Descubrieron, por ejemplo, que el cerebro “es muy malo recuperando los detalles”, pero opera mejor al rescatar el contexto.
“Vamos a mostrar cómo funciona un cerebro, vamos a entrar en su interior, a su velocidad y el público va a ir acompañando al protagonista, abriendo los cajoncitos de su memoria”, expone Lorca.
El cine se ha servido de la enfermedad de Alzhéimer para reflexionar sobre la memoria particular y la memoria histórica. En documentales como Bucarest, la memoria perdida (Albert Solé, 2008), un retrato tanto individual como colectivo de la figura del militante antifranquista y figura clave de la Transición, Jordi Solé Turá, y La memoria infinita (Maite Alberdi, 2023), protagonizada por el reconocido periodista cultural chileno Augusto Góngora, aquejado de la dolencia, y su pareja, la ex ministra de cultura del país andino, Paulina Urrutia, lo individual se torna político. En Búho, se torna antropológico.
“Somos el resultado de una línea infinita de genética y de historia. La memoria es el grano, porque no solo encierra la identidad, sino que todos vibramos en ella. Cuando vas a una cueva, lo entiendes, porque te estalla la cabeza.
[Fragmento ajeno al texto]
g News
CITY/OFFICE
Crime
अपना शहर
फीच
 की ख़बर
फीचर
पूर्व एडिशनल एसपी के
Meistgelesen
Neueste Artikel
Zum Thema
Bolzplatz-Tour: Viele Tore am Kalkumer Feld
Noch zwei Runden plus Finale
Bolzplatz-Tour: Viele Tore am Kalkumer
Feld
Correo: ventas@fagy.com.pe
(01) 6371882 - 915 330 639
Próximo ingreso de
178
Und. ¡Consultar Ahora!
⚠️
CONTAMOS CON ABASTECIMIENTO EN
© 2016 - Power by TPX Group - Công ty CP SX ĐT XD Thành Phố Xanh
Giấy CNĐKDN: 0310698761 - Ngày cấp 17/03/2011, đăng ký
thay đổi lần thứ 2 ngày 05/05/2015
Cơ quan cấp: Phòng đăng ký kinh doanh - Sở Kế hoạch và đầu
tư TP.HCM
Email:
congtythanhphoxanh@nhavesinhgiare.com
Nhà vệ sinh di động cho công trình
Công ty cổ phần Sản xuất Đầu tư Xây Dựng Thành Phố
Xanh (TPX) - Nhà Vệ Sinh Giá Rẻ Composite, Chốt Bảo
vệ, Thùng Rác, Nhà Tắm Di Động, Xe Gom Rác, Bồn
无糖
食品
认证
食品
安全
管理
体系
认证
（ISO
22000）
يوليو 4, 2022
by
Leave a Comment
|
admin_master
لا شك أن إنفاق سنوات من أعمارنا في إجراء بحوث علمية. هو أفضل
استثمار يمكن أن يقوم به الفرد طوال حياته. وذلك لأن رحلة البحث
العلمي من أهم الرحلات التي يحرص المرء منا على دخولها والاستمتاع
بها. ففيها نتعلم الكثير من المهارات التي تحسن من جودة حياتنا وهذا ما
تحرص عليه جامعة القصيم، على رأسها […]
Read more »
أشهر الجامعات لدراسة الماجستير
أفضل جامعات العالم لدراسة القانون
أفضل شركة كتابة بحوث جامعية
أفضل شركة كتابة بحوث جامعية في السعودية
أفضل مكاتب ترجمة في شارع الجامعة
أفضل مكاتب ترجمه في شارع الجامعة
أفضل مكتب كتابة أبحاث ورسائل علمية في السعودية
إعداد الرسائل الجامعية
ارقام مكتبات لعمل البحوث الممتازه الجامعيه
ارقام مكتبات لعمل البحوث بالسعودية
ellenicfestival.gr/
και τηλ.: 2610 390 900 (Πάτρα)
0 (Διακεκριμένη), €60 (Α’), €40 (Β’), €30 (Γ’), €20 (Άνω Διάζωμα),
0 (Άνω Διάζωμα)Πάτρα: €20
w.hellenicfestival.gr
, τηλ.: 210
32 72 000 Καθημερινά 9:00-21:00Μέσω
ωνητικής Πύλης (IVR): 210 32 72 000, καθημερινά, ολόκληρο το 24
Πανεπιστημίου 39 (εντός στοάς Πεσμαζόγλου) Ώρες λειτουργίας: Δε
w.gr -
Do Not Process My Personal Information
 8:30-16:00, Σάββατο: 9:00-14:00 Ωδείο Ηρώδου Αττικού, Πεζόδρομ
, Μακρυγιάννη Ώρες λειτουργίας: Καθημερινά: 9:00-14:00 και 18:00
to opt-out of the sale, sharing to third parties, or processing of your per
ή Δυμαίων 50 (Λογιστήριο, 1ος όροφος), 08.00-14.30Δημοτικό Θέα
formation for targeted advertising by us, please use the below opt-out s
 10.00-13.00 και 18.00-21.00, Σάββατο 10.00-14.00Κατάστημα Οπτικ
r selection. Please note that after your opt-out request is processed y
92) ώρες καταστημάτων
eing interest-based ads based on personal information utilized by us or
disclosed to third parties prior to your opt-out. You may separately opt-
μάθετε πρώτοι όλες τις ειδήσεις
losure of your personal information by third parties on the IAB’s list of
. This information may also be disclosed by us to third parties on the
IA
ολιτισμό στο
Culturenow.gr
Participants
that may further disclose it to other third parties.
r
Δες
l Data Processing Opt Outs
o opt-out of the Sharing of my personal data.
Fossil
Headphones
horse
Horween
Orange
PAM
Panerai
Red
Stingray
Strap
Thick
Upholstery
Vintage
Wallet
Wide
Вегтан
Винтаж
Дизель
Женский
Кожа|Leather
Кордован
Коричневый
En la oscuridad, cuando ves una pintura rupestre, la reconoces como algo tuyo, algo te conecta con ese trazo. Esa conexión es parte de la memoria como especie”, conecta el autor del texto, que también participa como autor y director junto a Pako Merino.
Argumentalmente, la propuesta adquirió así una mayor trascendencia, porque la pérdida de identidad de Pablo se convirtió en una excusa para indagar en su cerebro sesgado un pasado que toda la humanidad tenemos en común.
“Me interesa lo ancestral de la memoria, pero también hay que ponerse preguntas sobre el presente y la pregunta es qué piso”, nos introduce Lorca a las experiencias de su proceso de investigación en esta ocasión.
Junto a Merino ha descendido tanto a las entrañas de Madrid y Barcelona como a las Cuevas de Puente Viesgo en Cantabria. En su documentación han explorado los subterráneos rurales, pero también los urbanos. Y lo han hecho de forma legal e ilegal.
Ambos acompañaron a exploradores urbanos y a los Mossos d´Esquadra de Barcelona de la Unidad de Subsuelo. “La espeleología es más normal que lo que hacen estos dos colectivos. Lo que hacen los primeros es enfrentarse a riesgos personales y multas motivados por retos de descubrimiento, pero también me resulta fascinante la policía que deriva en unidad específica y los persiguen a ellos”, contrasta el dramaturgo, quien desvela que tras el título de la obra hay un inconformismo marca de la casa.
En un mundo cultural marcado por el algoritmo y las fórmulas, Titzina pugna por salir de la linealidad en las propuestas escénicas. “Estoy cansado de vodeviles y de historias de familias donde no se profundiza”, se confiesa.
Desde el extremo opuesto de los lugares comunes, Búho propone una espeleología personal hacia el interior, y en esa inmersión, Pablo se siente atraído por esta rapaz nocturna, muy ligada a la mitología. En la Antigua Grecia acompañaba a Atenea, diosa del conocimiento, y representaba la sabiduría. Algunas tribus americanas lo ligan a la protección en la oscuridad. Los mayas, por su parte, lo consideraban un mensajero del inframundo, por hallarse en el linde entre la vida y la muerte.
En Búho es el alter ego del protagonista, “su medio para transitar ese mundo de oscuridad”. La compañía trasciende su drama con fantasía, metáfora y abstracción para conectar la obra con la poesía.